Artur da Costa e Silva nasceu em Taquari, Rio Grande do Sul. O pai era dono do armazém que abastecia a pequena cidade. Artur, menino brincou nas ruas, nos bosques, caçou passarinhos, duelou com as bolas queimadas, brigou com a molecada do bairro do alto, apanhou dos garotos do Tibiriçá. Estudou na escola da Dona Ana; o boletim mensal sofria de hemorragia vermelha abraçando os números acanhados.
Na juventude, momento sem muitas incertezas encaminharam-no para escola militar. Estudou o necessário, rascunhou fórmulas compreensíveis ao longo de tardias temporadas; leu muito pouco, escreveu sobre as linhas espalhadas pelos cadernos e longe dos olhos. Leu alguns textos literários; a poesia, coisa curiosa, significava-lhe muito, pois representava palavras que dançavam longe de qualquer entendimento.

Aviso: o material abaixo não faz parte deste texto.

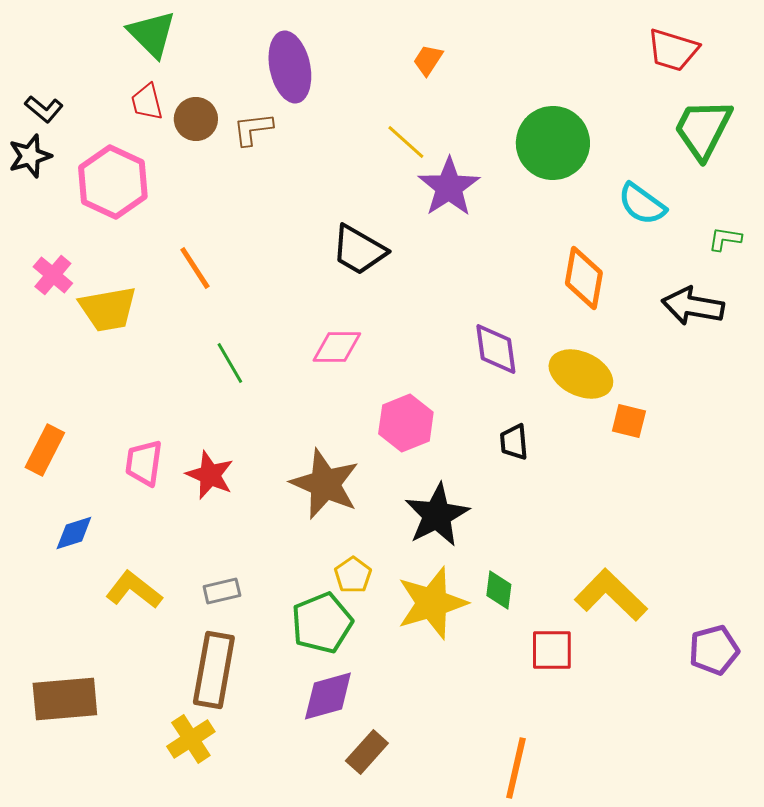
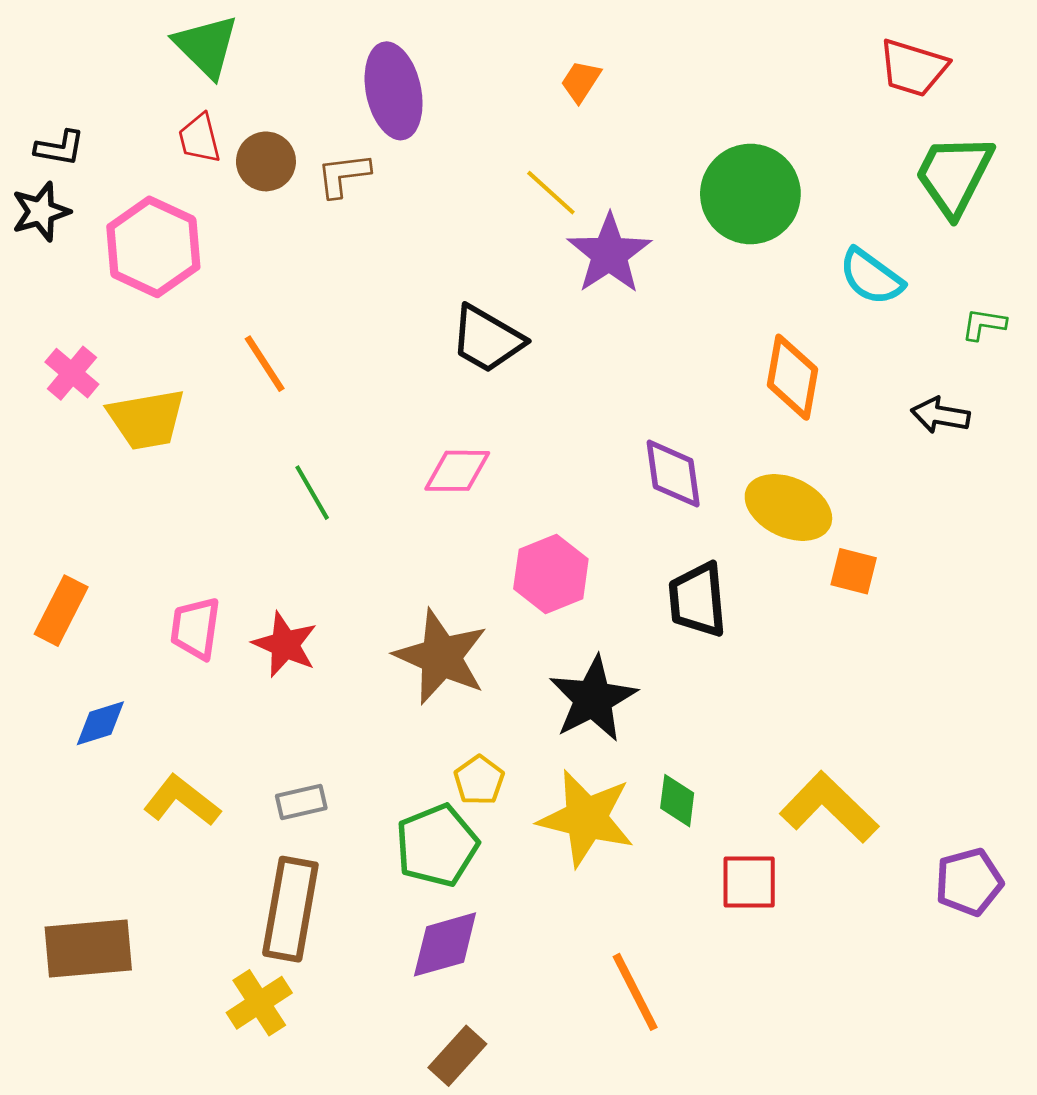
black L-shape: (44, 109) -> (60, 148), turned -30
black arrow: (693, 306) -> (940, 415), size x0.7
black trapezoid: (514, 442) -> (698, 600), size x1.5
yellow star: (432, 603) -> (586, 818), turned 30
brown rectangle: (367, 752) -> (457, 1056), moved
orange line: (516, 768) -> (635, 992), moved, turned -40

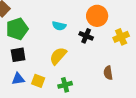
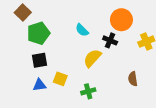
cyan semicircle: (59, 26) -> (82, 30), turned 32
yellow semicircle: (58, 56) -> (92, 58), moved
yellow square: (38, 81) -> (60, 79), moved

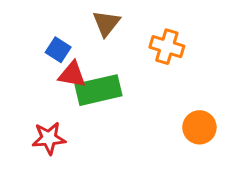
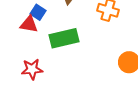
red triangle: (72, 75) -> (29, 24), moved

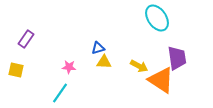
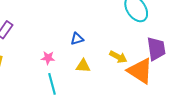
yellow triangle: (104, 62) -> (83, 66), moved
cyan line: (60, 93) -> (52, 84), moved, turned -50

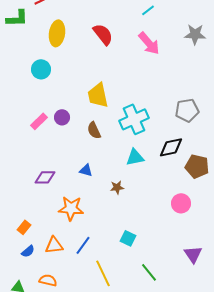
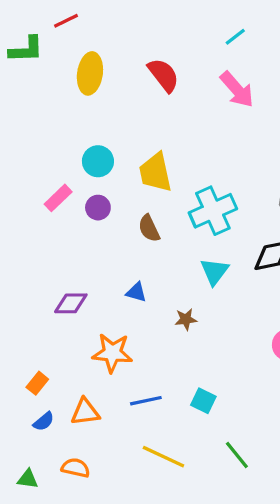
cyan circle: (41, 69) -> (98, 161), moved
pink rectangle: (39, 121) -> (58, 198), moved
cyan triangle: (135, 157) -> (215, 271), turned -42
blue line: (83, 245) -> (146, 401), moved, turned 42
yellow line: (103, 273) -> (163, 457), turned -40

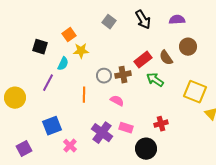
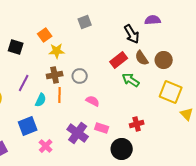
black arrow: (143, 20) -> (132, 34), moved
gray square: (109, 22) -> (85, 22), turned 32
brown circle: (188, 47) -> (164, 60), moved
cyan semicircle: (63, 64) -> (41, 100), moved
brown cross: (123, 75) -> (55, 75), moved

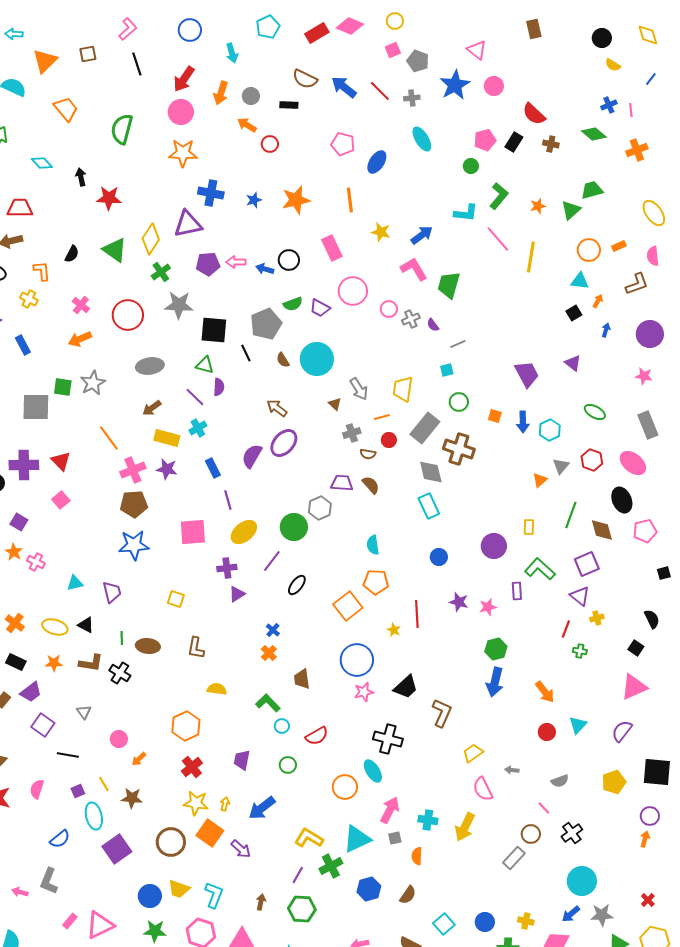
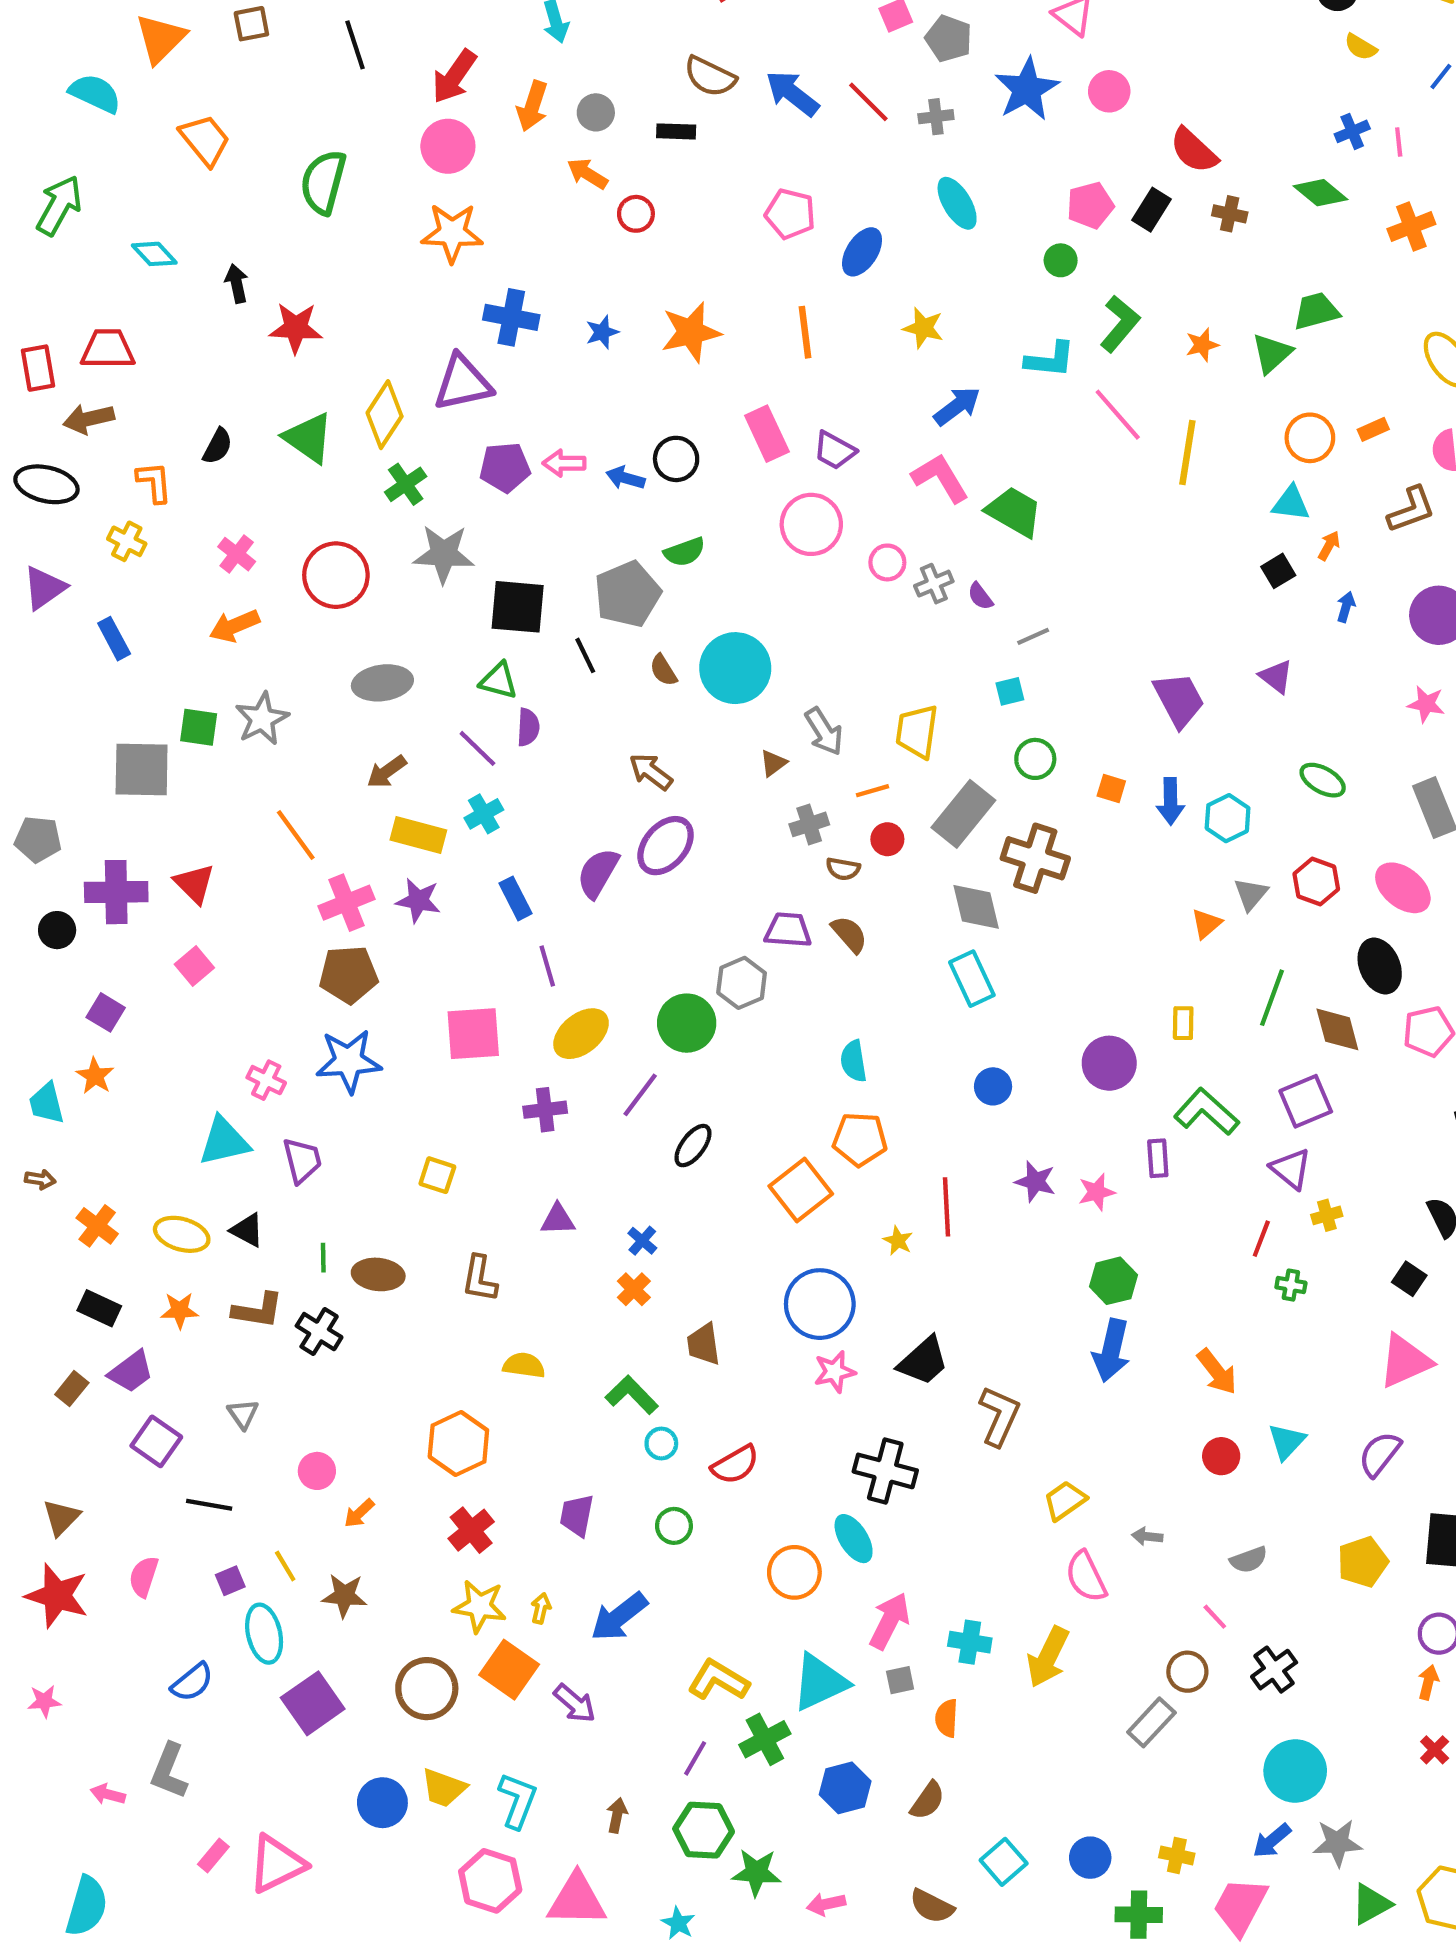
yellow star: (381, 232) -> (923, 328), moved
green trapezoid: (449, 285) -> (1014, 512), turned 104
purple trapezoid: (320, 308) -> (835, 450), moved
brown triangle: (335, 404) -> (773, 763), turned 40
pink cross: (36, 562) -> (266, 1080), moved
cyan triangle: (75, 583) -> (224, 1141), size x1.5
purple triangle: (237, 594) -> (558, 1220), moved, turned 30
red cross: (648, 900) -> (1435, 1750), moved
green star: (155, 931) -> (756, 1872), moved

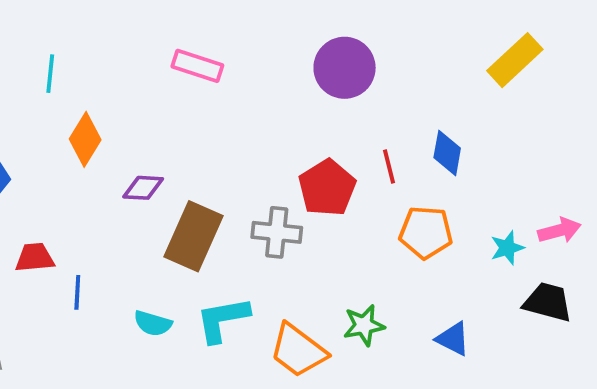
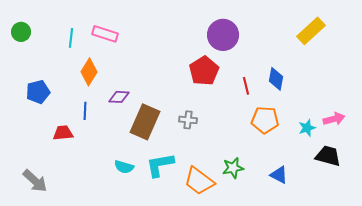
pink rectangle: (197, 66) -> (105, 34), moved
red pentagon: (327, 188) -> (204, 71), moved
gray cross: (277, 232) -> (188, 120), size x0.7
blue line: (77, 292) -> (85, 111), moved

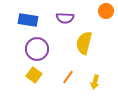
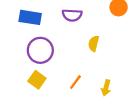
yellow semicircle: (84, 43) -> (94, 44), size x0.6

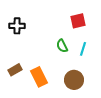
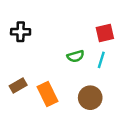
red square: (78, 21) -> (105, 33), moved
green semicircle: (62, 46) -> (76, 56), turned -80

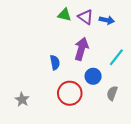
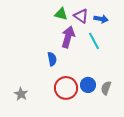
purple arrow: (81, 49) -> (68, 37), moved
cyan line: (116, 57) -> (94, 41), moved, turned -66
blue circle: (93, 76) -> (88, 85), moved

Um dia, mesmo inesperadamente, levando-se em conta a lógica da vida, conseguiu sair da Academia Militar. A partir de sua saída do local onde se fabricam os militares, nunca mais leu nada, nem a capa amarela ou azul, de livros expostos nas vitrines das livrarias. Graciliano Ramos passou a três quilómetros de sua distância. Érico Veríssimo, gaúcho como ele, nunca morou em sua mala de viagem ou permanência; Jorge Amado causava-lhe um certo arrepio, o oficial do exército não gostava de acarajé, Clarisse Lispector mexia com mundos altamente psicológicos, coisa semelhante a bruxaria. Da mesma maneira que nada leu, não fez cursos de aperfeiçoamento, cursos de especialização ou estudos sérios sobre a arte de cavar trincheira sem uso de artefatos de perfuração do solo.
O que sabemos, mesmo com ausência de documentação, é que fora escolhido e nomeado Ministro da Guerra de Castelo Branco. Esse cargo se a história estiver correta fora criado no ano de 1815; uma tentativa de fortalecer as forças armadas brasileiras em relação a Portugal. Nesse tempo o Brasil ainda era colônia da terrinha, propriedade da monarquia da terrinha, e financiador dos gastos exagerados dos portugueses. Costa e Silva, em seu governo maquiou o Ministério, transformando-o em “Ministério do Exército”, porém, não fez nenhuma mudança estrutural de relevo.
Voltando ao assunto, com muita calma e clarividência, na função de Ministro da Guerra, Costa e Silva resolveu perseguir Juscelino Kubistchek e outros políticos de destaque, antes da chamada revolução de março.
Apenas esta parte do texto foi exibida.